= The Song Is You =

1932 song by Jerome Kern and Oscar Hammerstein II

"The Song Is You" is a jazz standard composed by Jerome Kern with lyrics by Oscar Hammerstein II. It was written for their musical Music in the Air (1932) and sung in that show by Tullio Carminati. In the subsequent 1934 film, the song was recorded and filmed but cut from the final release. An instrumental of the song can still be heard under the opening credits.

An early hit in 1932 was by Jack Denny and his Waldorf–Astoria Orchestra (vocal by Paul Small). In later years the song became often associated with Frank Sinatra, becoming the last song he performed with Tommy Dorsey. Many other artists have recorded the song over the years, including Charlie Parker.

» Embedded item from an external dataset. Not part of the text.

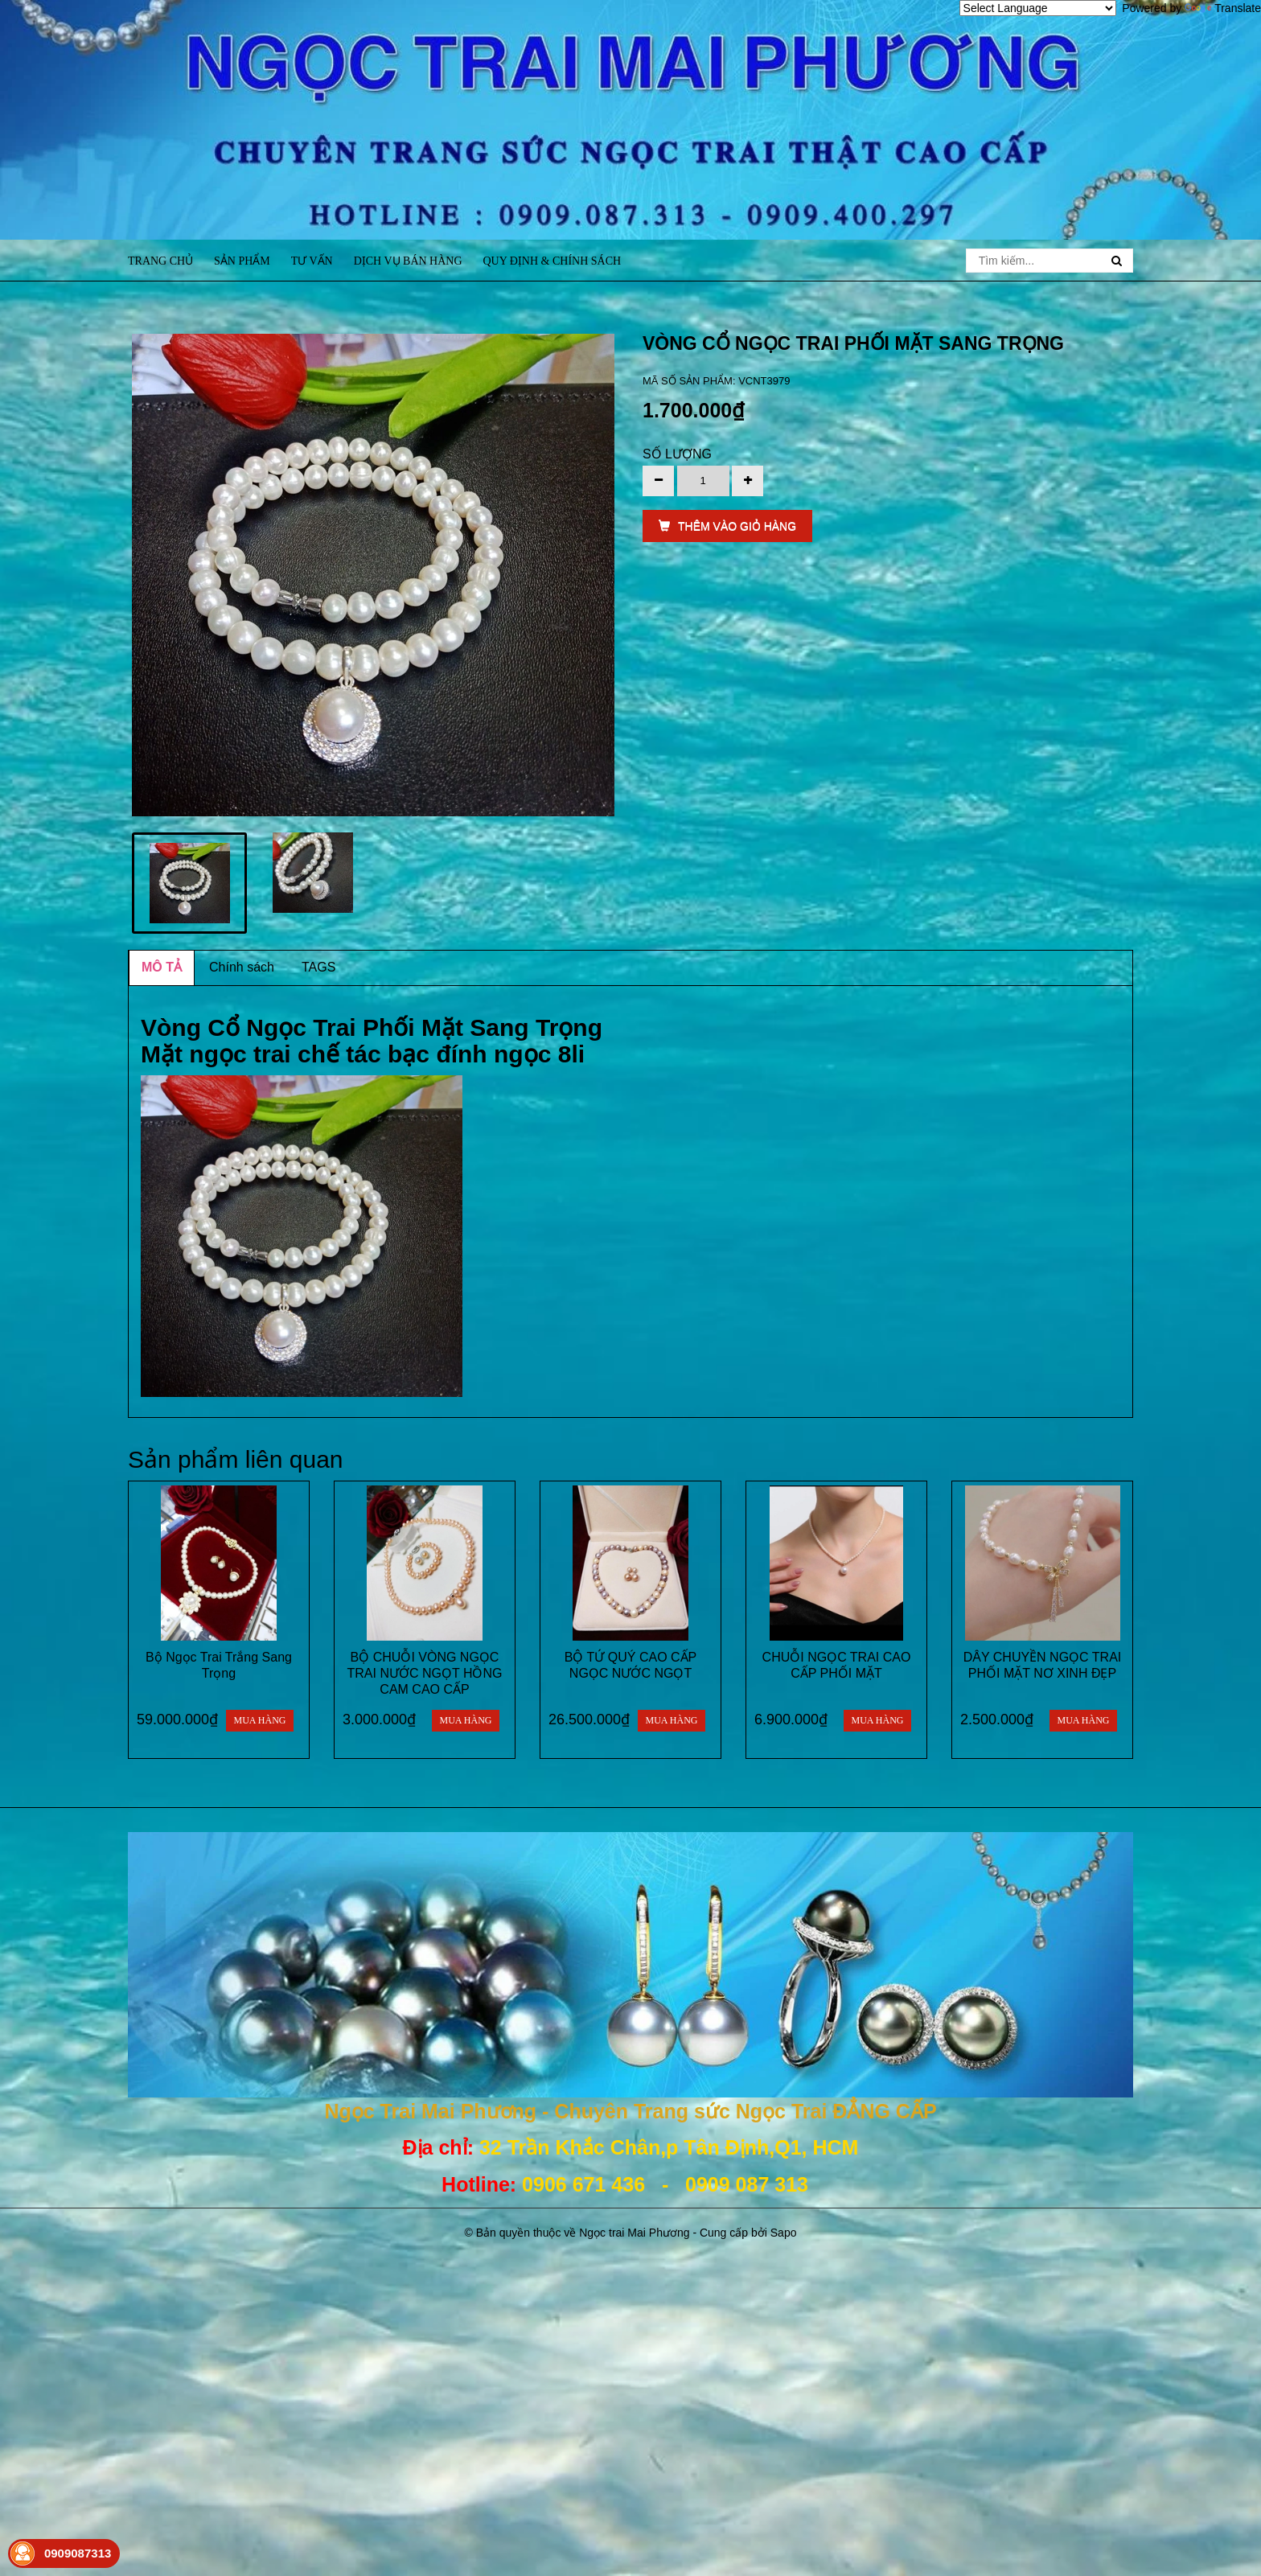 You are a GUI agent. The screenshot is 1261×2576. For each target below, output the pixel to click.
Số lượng (677, 454)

"The Song Is You" is the recurring musical theme of the 2003 Guy Maddin film The Saddest Music in the World. Nine different versions of the song were arranged for the film by composer Christopher Dedrick, whose work received a Genie Award.

Composer Alec Wilder writes that the song "attempts too dramatic a statement on too small a stage [...] it suggests a grander voice than that usually associated with popular theater music", but that it nonetheless possesses a "superior quality" as a composition, with a "masterful" release containing "brilliant" harmony and melody. It is written in AABA form.